Assignment – Could you restate every entry word for word, minus the pictures?

Given records –
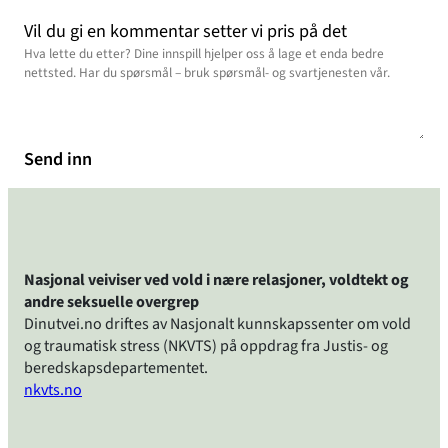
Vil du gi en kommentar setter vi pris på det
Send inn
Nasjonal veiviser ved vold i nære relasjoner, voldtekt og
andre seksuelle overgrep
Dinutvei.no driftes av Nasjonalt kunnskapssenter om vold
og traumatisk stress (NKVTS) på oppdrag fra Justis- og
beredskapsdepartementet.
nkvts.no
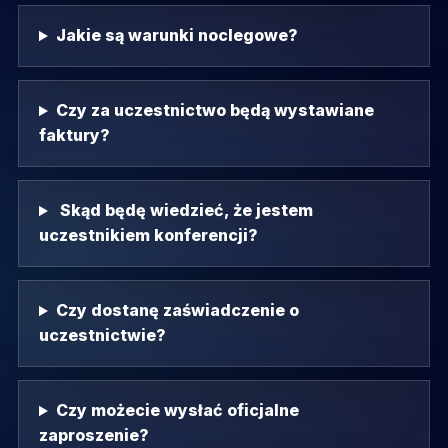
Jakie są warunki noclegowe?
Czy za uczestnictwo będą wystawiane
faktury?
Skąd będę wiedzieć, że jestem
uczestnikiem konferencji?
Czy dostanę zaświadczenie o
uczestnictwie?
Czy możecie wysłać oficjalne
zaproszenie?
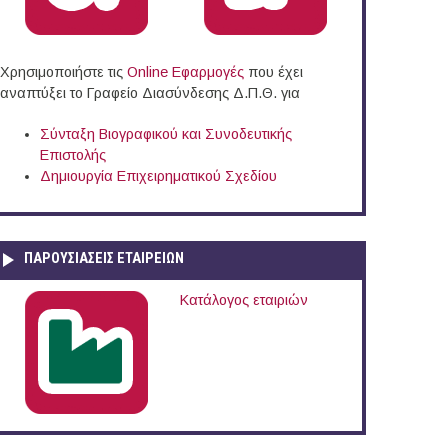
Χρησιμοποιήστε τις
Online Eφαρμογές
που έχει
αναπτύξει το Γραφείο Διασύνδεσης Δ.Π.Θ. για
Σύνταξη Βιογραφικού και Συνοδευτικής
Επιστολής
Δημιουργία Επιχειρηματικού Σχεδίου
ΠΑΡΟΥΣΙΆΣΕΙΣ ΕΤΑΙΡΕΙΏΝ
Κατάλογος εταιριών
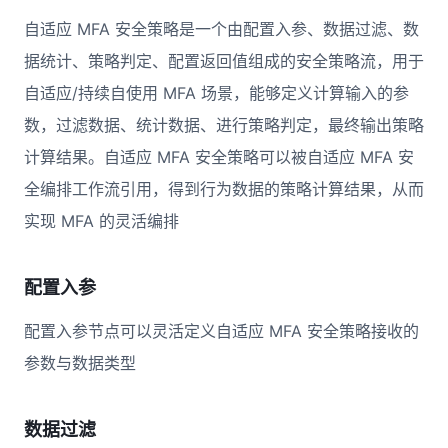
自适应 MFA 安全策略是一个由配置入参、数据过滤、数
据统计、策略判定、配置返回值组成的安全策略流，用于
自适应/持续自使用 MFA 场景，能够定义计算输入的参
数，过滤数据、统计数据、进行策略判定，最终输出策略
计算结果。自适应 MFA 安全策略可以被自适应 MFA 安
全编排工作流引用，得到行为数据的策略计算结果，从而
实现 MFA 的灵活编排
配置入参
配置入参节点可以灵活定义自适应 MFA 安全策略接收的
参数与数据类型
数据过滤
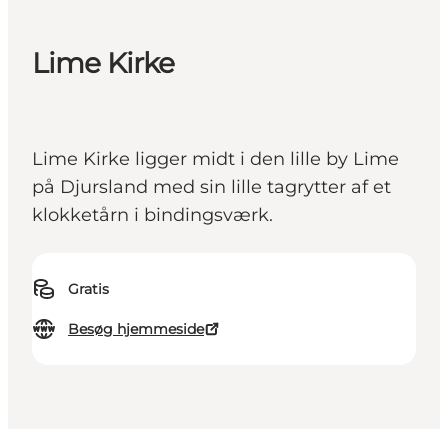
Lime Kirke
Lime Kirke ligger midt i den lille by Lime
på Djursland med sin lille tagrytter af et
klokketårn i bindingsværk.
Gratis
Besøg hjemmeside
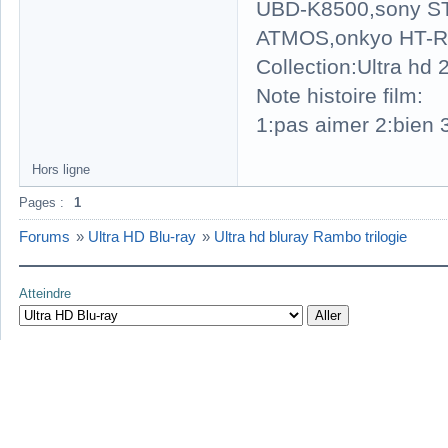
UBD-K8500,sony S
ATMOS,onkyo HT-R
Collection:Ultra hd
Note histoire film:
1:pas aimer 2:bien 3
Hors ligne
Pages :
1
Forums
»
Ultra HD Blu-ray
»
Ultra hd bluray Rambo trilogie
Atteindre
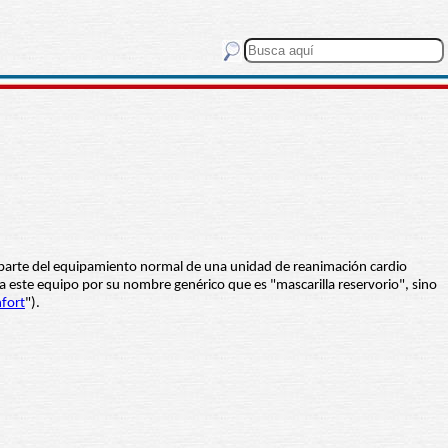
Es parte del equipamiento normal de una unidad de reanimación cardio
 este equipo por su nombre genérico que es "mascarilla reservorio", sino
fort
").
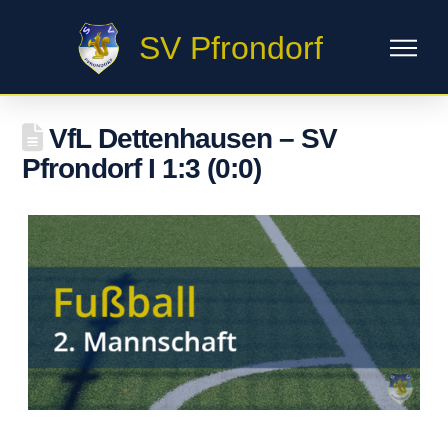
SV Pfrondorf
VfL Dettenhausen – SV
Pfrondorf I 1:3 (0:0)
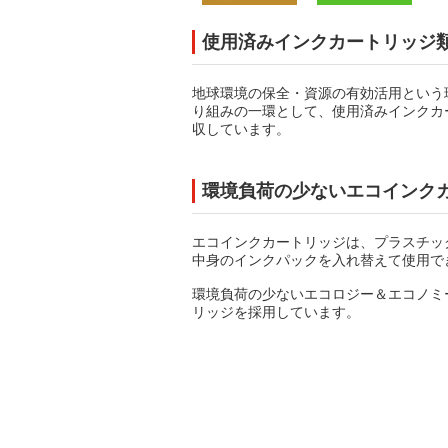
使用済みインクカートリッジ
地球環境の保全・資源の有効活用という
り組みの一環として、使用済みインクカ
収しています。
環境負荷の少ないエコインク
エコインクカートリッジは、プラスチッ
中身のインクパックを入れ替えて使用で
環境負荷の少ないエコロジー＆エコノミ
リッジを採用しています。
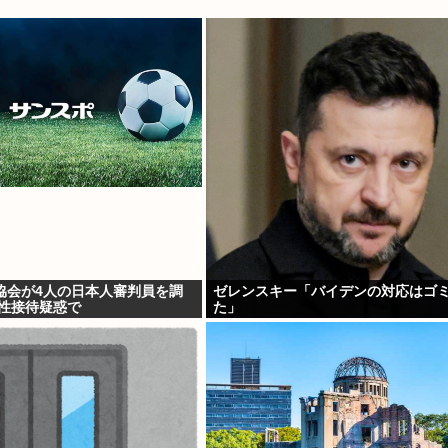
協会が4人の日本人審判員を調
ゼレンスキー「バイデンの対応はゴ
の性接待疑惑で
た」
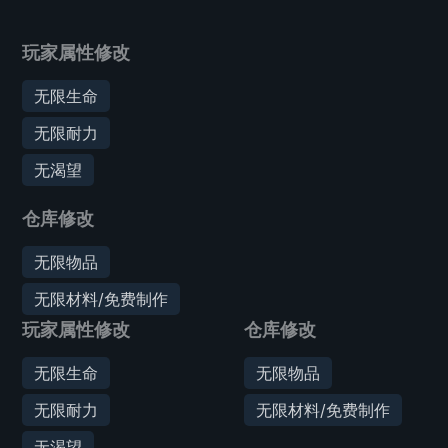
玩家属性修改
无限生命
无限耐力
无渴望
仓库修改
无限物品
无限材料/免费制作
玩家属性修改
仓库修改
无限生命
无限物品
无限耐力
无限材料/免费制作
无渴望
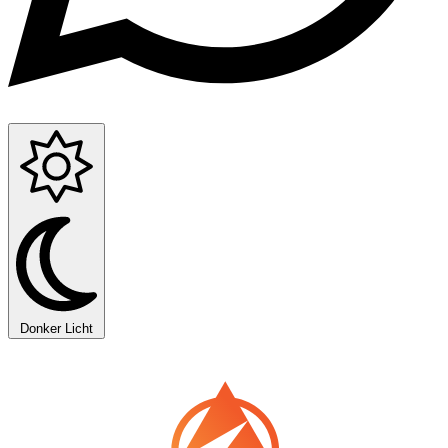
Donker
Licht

Answer section –
Vil du gi en kommentar setter vi pris på det
Send inn
Nasjonal veiviser ved vold i nære relasjoner, voldtekt og
andre seksuelle overgrep
Dinutvei.no driftes av Nasjonalt kunnskapssenter om vold
og traumatisk stress (NKVTS) på oppdrag fra Justis- og
beredskapsdepartementet.
nkvts.no
Jakie są warunki noclegowe?
Czy za uczestnictwo będą wystawiane
faktury?
Skąd będę wiedzieć, że jestem
uczestnikiem konferencji?
Czy dostanę zaświadczenie o
uczestnictwie?
Czy możecie wysłać oficjalne
zaproszenie?
Χρησιμοποιήστε τις
Online Eφαρμογές
που έχει
αναπτύξει το Γραφείο Διασύνδεσης Δ.Π.Θ. για
Σύνταξη Βιογραφικού και Συνοδευτικής
Επιστολής
Δημιουργία Επιχειρηματικού Σχεδίου
ΠΑΡΟΥΣΙΆΣΕΙΣ ΕΤΑΙΡΕΙΏΝ
Κατάλογος εταιριών
自适应 MFA 安全策略是一个由配置入参、数据过滤、数
据统计、策略判定、配置返回值组成的安全策略流，用于
自适应/持续自使用 MFA 场景，能够定义计算输入的参
数，过滤数据、统计数据、进行策略判定，最终输出策略
计算结果。自适应 MFA 安全策略可以被自适应 MFA 安
全编排工作流引用，得到行为数据的策略计算结果，从而
实现 MFA 的灵活编排
配置入参
配置入参节点可以灵活定义自适应 MFA 安全策略接收的
参数与数据类型
数据过滤
Lime Kirke
Lime Kirke ligger midt i den lille by Lime
på Djursland med sin lille tagrytter af et
klokketårn i bindingsværk.
Gratis
Besøg hjemmeside
UBD-K8500,sony S
ATMOS,onkyo HT-R
Collection:Ultra hd
Note histoire film:
1:pas aimer 2:bien 3
Hors ligne
Pages :
1
Forums
»
Ultra HD Blu-ray
»
Ultra hd bluray Rambo trilogie
Atteindre
Es parte del equipamiento normal de una unidad de reanimación cardio
 este equipo por su nombre genérico que es "mascarilla reservorio", sino
fort
").
SV Pfrondorf
VfL Dettenhausen – SV
Pfrondorf I 1:3 (0:0)
使用済みインクカートリッジ
地球環境の保全・資源の有効活用という
り組みの一環として、使用済みインクカ
収しています。
環境負荷の少ないエコインク
エコインクカートリッジは、プラスチッ
中身のインクパックを入れ替えて使用で
環境負荷の少ないエコロジー＆エコノミ
リッジを採用しています。
協会が4人の日本人審判員を調
ゼレンスキー「バイデンの対応はゴ
の性接待疑惑で
た」
玩家属性修改
无限生命
无限耐力
无渴望
仓库修改
无限物品
无限材料/免费制作
玩家属性修改
仓库修改
无限生命
无限物品
无限耐力
无限材料/免费制作
无渴望
Donker
Licht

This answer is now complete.